Please help me figure this out!

Answer 2

Okay first lets find the missing side of the triangle with the Pythagorean theorem

Answer 3

a^2+b^2=c^2 ??

Answer 4

yep and were looking for b. a=6 and c=7

Answer 5

36+b^2=49
b^2=13
and b=sqrt(13)
with me so far?

Answer 6

B=13 :)

Answer 7

don forget the square root cuz b^2=13 not b

Answer 8

Oh yeah oops.

Answer 9

No that we know all the sides of the triangle we can get into the trigonometry.
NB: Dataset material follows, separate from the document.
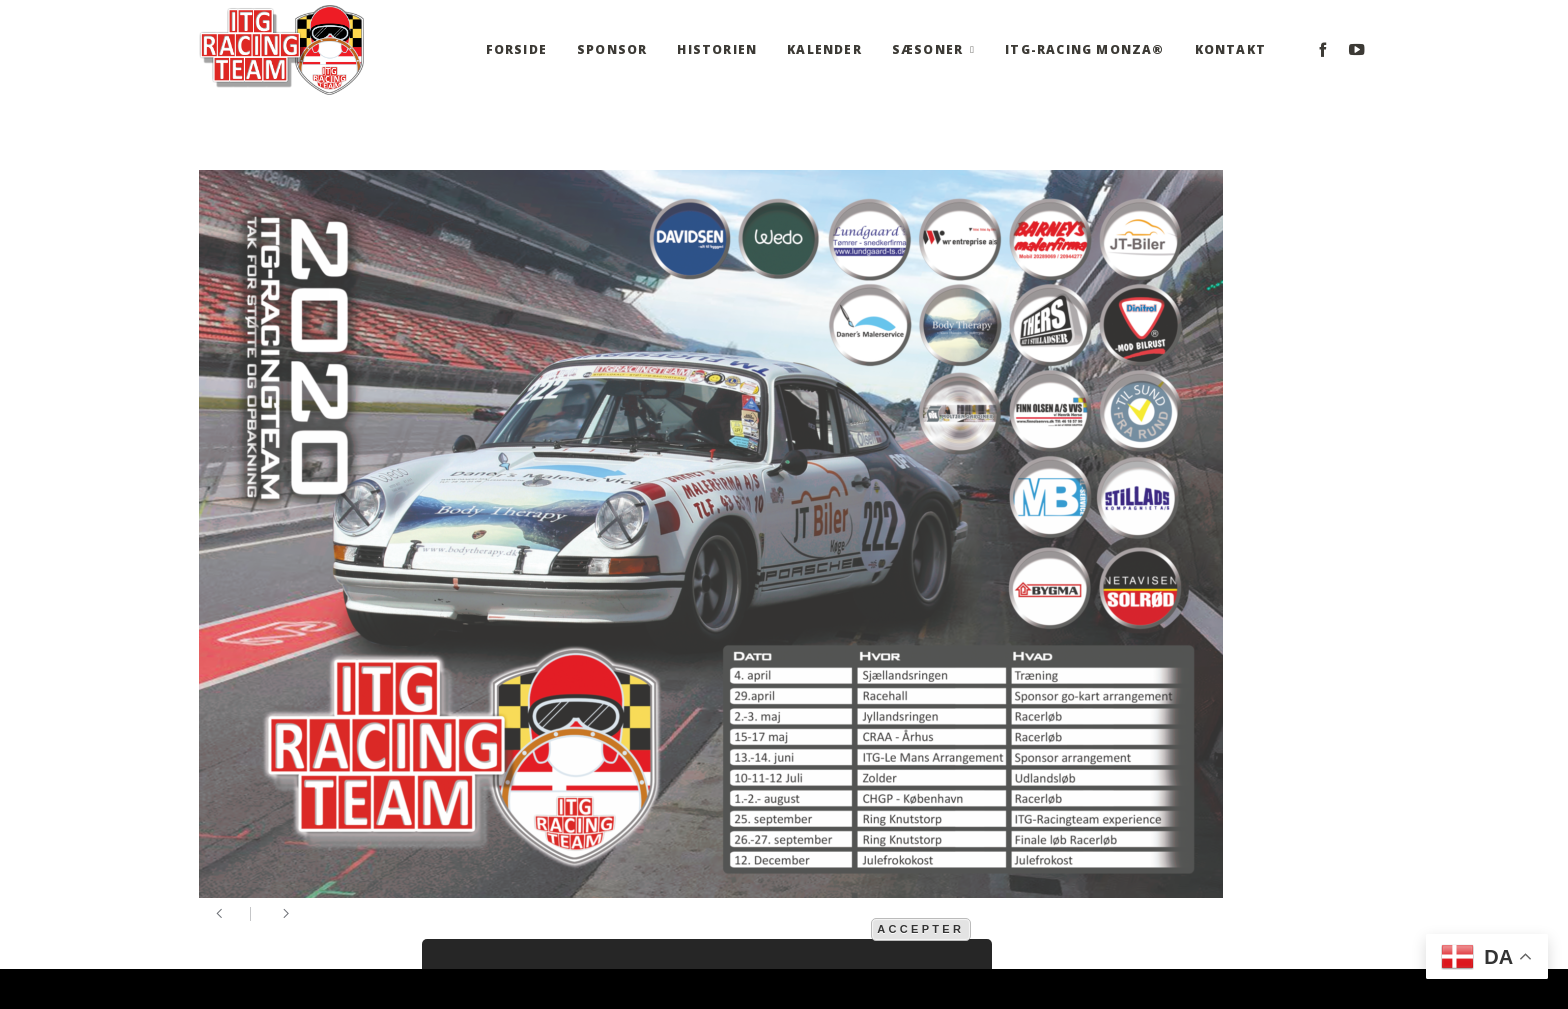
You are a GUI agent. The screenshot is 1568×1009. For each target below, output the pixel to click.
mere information (803, 928)
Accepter (920, 929)
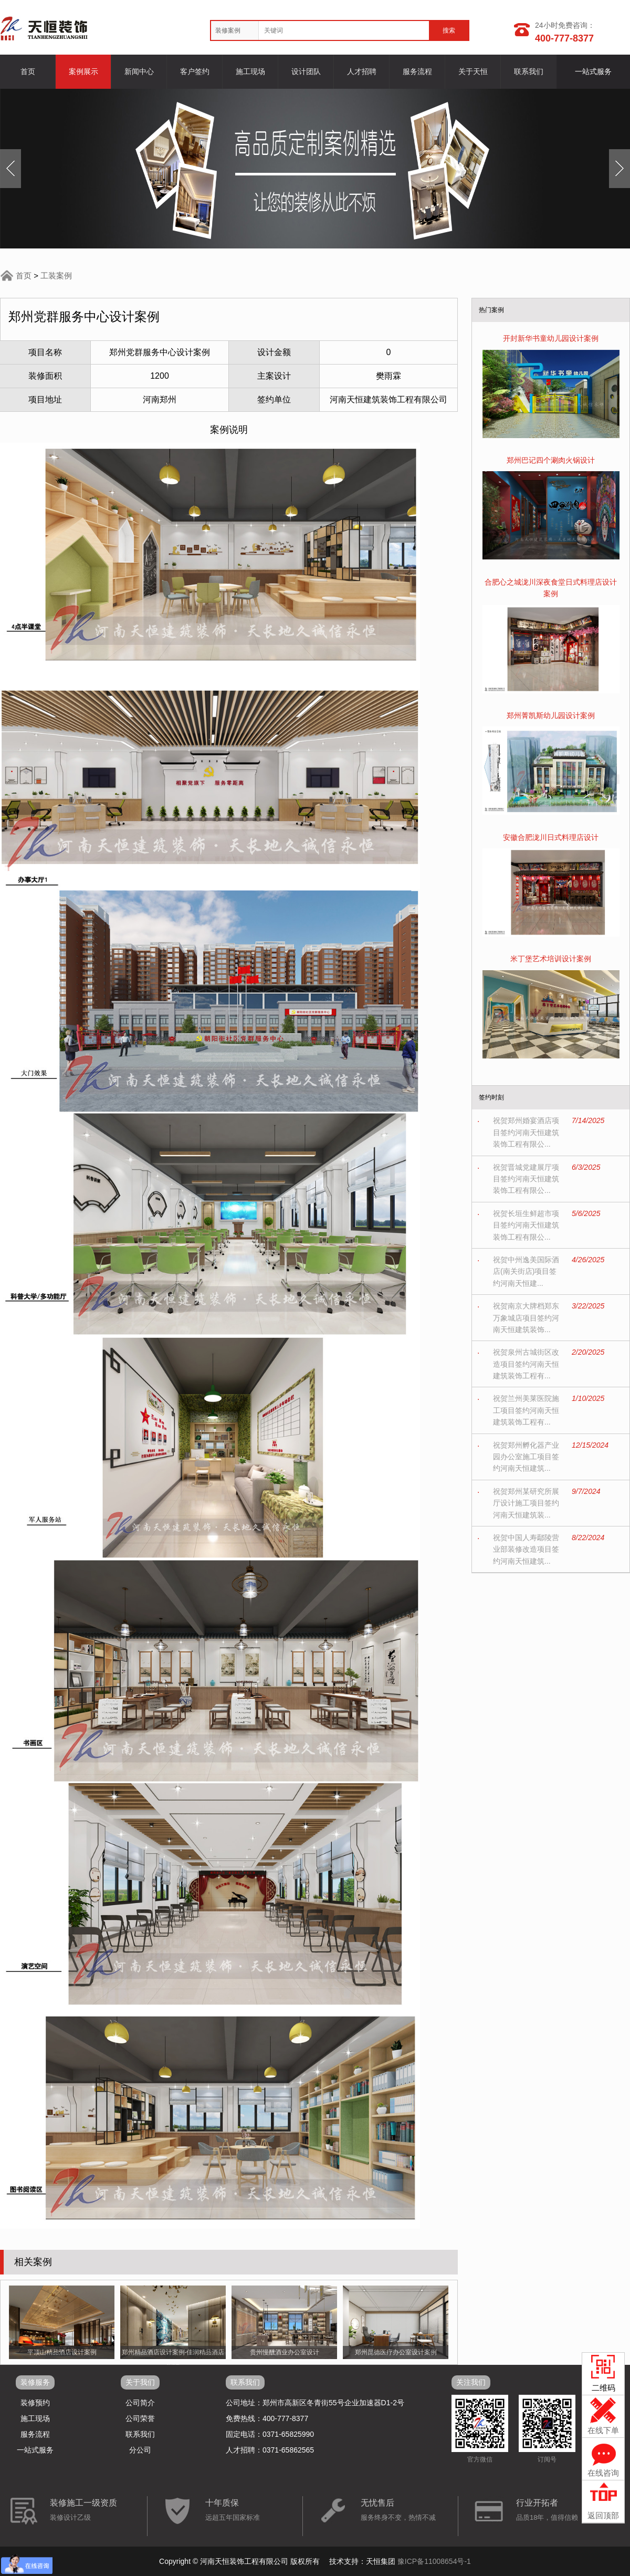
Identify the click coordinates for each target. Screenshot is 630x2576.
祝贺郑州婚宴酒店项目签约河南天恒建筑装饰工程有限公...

Lets just change it all to sines and cosines cuz those are the easy ones

Answer 10

Alright :)

Answer 11

so what is sec in terms of sin and cos?

Answer 12

Sec < = Hypotenuse/Adjacent

Answer 13

Okay that works. its the secant of C so whats adjacent to C and whats the hypotenuse

Answer 14

Adjacent is square root of 13 and Hypotenuse is 7 right?

Answer 15

Adjacent to angle C is 6 cuz sqrt(13) is segment AB which is opposite to C but the hypotenuse is 7 so sec (C)=hyp/adj=7/6 got it?

Answer 16

Ohh yeah I get those mixed up your right haha okay I got it. :)

Answer 17

Now move on to cotangent of A. First, what's cotangent?

Answer 18

Cotangent Adjacent/Opposite so therefore Adjacent 13 and Opposite 6 right?

Answer 19

??

Answer 20

Sorry. I had to eat dinner. sqrt(13) not 13 but yes thats right though.

Answer 21

so you end up with 7/6-sqrt(13)/6=3x got it?

Answer 22

Ohh okay! 6X3=18 so 7- sqr. of 13 over 18??

Answer 23

Yah exactly!

Answer 24

Wow thanks ! haha I get it now.

Answer 25

No problem!